やっぱりそう思わずにはいられず走馬燈・・いや、違うけども。
こんなことする羽目になったことを振り返るのであった。
その日、帰ろうとしていると教室にキョウスケ君が訪ねてきた。
村雨じゃなく俺を訪ねてくるなんて珍しいな・・・と思いつつ話を聞こうとしたところで、
すさまじい勢いで頭を下げてきた。
「村正先輩!どうか俺と手合わせをお願いします!!」
腰を90度ピッタリとまげて平に頼み込んでくるキョウスケ君に、
教室のクラスメートたちもざわめきはじめる。
キョウスケ君は剣道部期待のルーキーで、
中学時代にも拳法かなにかで賞を取ったツワモノとして有名らしい。
そんなキョウスケ君がわざわざ訪ねてきて手合わせというものだから皆驚いてるんだろう。
俺も俺も!
「村正先輩がなんらかの理由で拳を封印したものとは推察しています!
ですが目の前に強者がいて戦えないのは歯がゆく、一度だけ!
一度だけでよいのでどうかお願いします!!!」
腰を直角から動かそうとしないキョウスケ君の様子にクラスメートたちも何か誤解を始めている!
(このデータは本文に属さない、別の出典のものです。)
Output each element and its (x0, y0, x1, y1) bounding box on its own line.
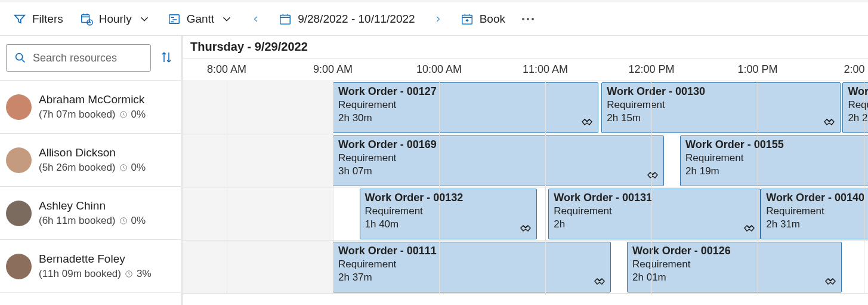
task-requirement: Requirement (338, 258, 606, 270)
work-order-task[interactable]: Work Order - 00132Requirement1h 40m (360, 189, 537, 239)
task-title: Work Order - (848, 85, 868, 98)
board-row[interactable]: Work Order - 00111Requirement2h 37mWork … (183, 241, 868, 294)
task-title: Work Order - 00132 (365, 192, 532, 204)
svg-rect-0 (81, 14, 89, 22)
board-row[interactable]: Work Order - 00132Requirement1h 40mWork … (183, 187, 868, 241)
work-order-task[interactable]: Work Order - 00126Requirement2h 01m (627, 242, 842, 292)
time-tick: 2:00 PM (844, 63, 868, 76)
handshake-icon (518, 221, 533, 235)
gantt-icon (168, 13, 181, 26)
svg-rect-3 (280, 15, 291, 24)
time-tick: 11:00 AM (523, 63, 568, 76)
gridline (333, 81, 333, 294)
resource-name: Bernadette Foley (39, 252, 152, 266)
gridline (651, 81, 652, 294)
task-title: Work Order - 00126 (632, 245, 836, 257)
clock-icon (125, 270, 133, 278)
task-duration: 1h 40m (365, 218, 532, 230)
task-duration: 2h 15m (607, 112, 835, 124)
task-duration: 2h 01m (632, 272, 836, 284)
avatar (6, 147, 32, 173)
search-row: Search resources (0, 36, 181, 81)
resource-row[interactable]: Ashley Chinn(6h 11m booked) 0% (0, 187, 181, 240)
gridline (545, 81, 546, 294)
date-range-picker[interactable]: 9/28/2022 - 10/11/2022 (279, 13, 415, 26)
resource-panel: Search resources Abraham McCormick(7h 07… (0, 36, 183, 305)
task-duration: 2h 19m (685, 165, 868, 177)
book-button[interactable]: Book (461, 13, 505, 26)
layout-label: Gantt (187, 13, 214, 26)
task-title: Work Order - 00155 (685, 138, 868, 151)
unavailable-block (183, 241, 333, 293)
work-order-task[interactable]: Work Order - 00169Requirement3h 07m (333, 135, 664, 186)
task-requirement: Requirement (685, 152, 868, 164)
resource-name: Ashley Chinn (39, 199, 146, 212)
avatar (6, 201, 32, 226)
task-requirement: Requirement (365, 205, 532, 217)
resource-row[interactable]: Bernadette Foley(11h 09m booked) 3% (0, 240, 181, 293)
task-duration: 2h 22m (848, 112, 868, 124)
task-requirement: Requirement (848, 99, 868, 111)
date-header: Thursday - 9/29/2022 (183, 36, 868, 58)
resource-name: Allison Dickson (39, 146, 146, 159)
filters-button[interactable]: Filters (13, 13, 63, 26)
chevron-down-icon (220, 13, 233, 26)
task-requirement: Requirement (554, 205, 755, 217)
unavailable-block (183, 134, 333, 187)
chevron-down-icon (138, 13, 151, 26)
work-order-task[interactable]: Work Order - 00130Requirement2h 15m (601, 82, 841, 133)
task-title: Work Order - 00131 (554, 192, 755, 204)
time-tick: 12:00 PM (628, 63, 674, 76)
view-mode-label: Hourly (99, 13, 132, 26)
next-arrow[interactable] (432, 13, 444, 25)
view-mode-dropdown[interactable]: Hourly (80, 13, 151, 26)
schedule-board: Search resources Abraham McCormick(7h 07… (0, 36, 868, 305)
work-order-task[interactable]: Work Order - 00155Requirement2h 19m (680, 135, 868, 186)
resource-name: Abraham McCormick (39, 93, 146, 106)
resource-row[interactable]: Allison Dickson(5h 26m booked) 0% (0, 134, 181, 187)
time-tick: 9:00 AM (313, 63, 353, 76)
task-title: Work Order - 00130 (607, 85, 835, 98)
task-title: Work Order - 00140 (766, 192, 868, 204)
prev-arrow[interactable] (250, 13, 262, 25)
work-order-task[interactable]: Work Order - 00111Requirement2h 37m (333, 242, 611, 292)
work-order-task[interactable]: Work Order - 00127Requirement2h 30m (333, 82, 598, 133)
book-label: Book (480, 13, 505, 26)
sort-icon (159, 50, 174, 64)
task-requirement: Requirement (338, 152, 659, 164)
search-placeholder: Search resources (33, 52, 117, 64)
layout-dropdown[interactable]: Gantt (168, 13, 233, 26)
task-duration: 2h 30m (338, 112, 593, 124)
gridline (227, 81, 227, 294)
more-button[interactable] (522, 18, 534, 20)
work-order-task[interactable]: Work Order - 00140Requirement2h 31m (761, 189, 868, 239)
task-requirement: Requirement (632, 258, 836, 270)
task-title: Work Order - 00111 (338, 245, 606, 257)
task-duration: 3h 07m (338, 165, 659, 177)
gridline (864, 81, 864, 294)
clock-icon (119, 110, 128, 119)
time-tick: 1:00 PM (737, 63, 777, 76)
board-row[interactable]: Work Order - 00169Requirement3h 07mWork … (183, 134, 868, 187)
clock-icon (119, 164, 128, 172)
unavailable-block (183, 81, 333, 134)
search-input[interactable]: Search resources (6, 44, 151, 72)
filters-label: Filters (32, 13, 63, 26)
resource-row[interactable]: Abraham McCormick(7h 07m booked) 0% (0, 81, 181, 134)
task-title: Work Order - 00127 (338, 85, 593, 98)
board: Work Order - 00127Requirement2h 30mWork … (183, 81, 868, 294)
handshake-icon (742, 221, 756, 235)
handshake-icon (645, 168, 660, 182)
calendar-clock-icon (80, 13, 93, 26)
board-row[interactable]: Work Order - 00127Requirement2h 30mWork … (183, 81, 868, 134)
svg-point-5 (16, 54, 23, 60)
filter-icon (13, 13, 26, 26)
toolbar: Filters Hourly Gantt 9/28/2022 - 10/11/2… (0, 0, 868, 36)
handshake-icon (592, 274, 607, 288)
search-icon (14, 51, 27, 64)
task-duration: 2h 37m (338, 272, 606, 284)
sort-button[interactable] (159, 50, 174, 66)
resource-subtext: (7h 07m booked) 0% (39, 109, 146, 121)
timeline: Thursday - 9/29/2022 8:00 AM9:00 AM10:00… (183, 36, 868, 305)
work-order-task[interactable]: Work Order - 00131Requirement2h (548, 189, 761, 239)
キョウスケ君俺を過大評価しすぎていやしないかねキミィ?!
「ふーん、面白そうじゃん。闘ってみせろよマフテ村正ァ!」
ニヤニヤしながら面白そうに煽る明日菜。
身構えている時も来るタイプの死神もいるんだよ推定サイズE!
実際に闘うのは俺なんだぞ痛いのやだよぉ!
「ありがとうございます!!村正先輩!井上先輩!!」
あっ、明日菜の余計な一言でなんかキョウスケくんが誤解しちまったぞ、
どうしてくれるんだ明日菜ァ!恨みがましい目で明日菜を見る。
「・・・ゴメン、応援くらいはするからそんな目で見ないでってば」
その後、喜々として村雨に俺との手合わせの許可を取ったと報告するキョウスケ君に、
「ほう・・・、村正とお前が」と興味津々といった様子で二つ返事の村雨。
だめだこいつら武闘派師弟だ・・・!
そんな流れであれよあれよという間にキョウスケ君との手合わせをすることになりm・・・ハッと気が付いたら流れで剣道場でお互い体操着に着替えて構えていた。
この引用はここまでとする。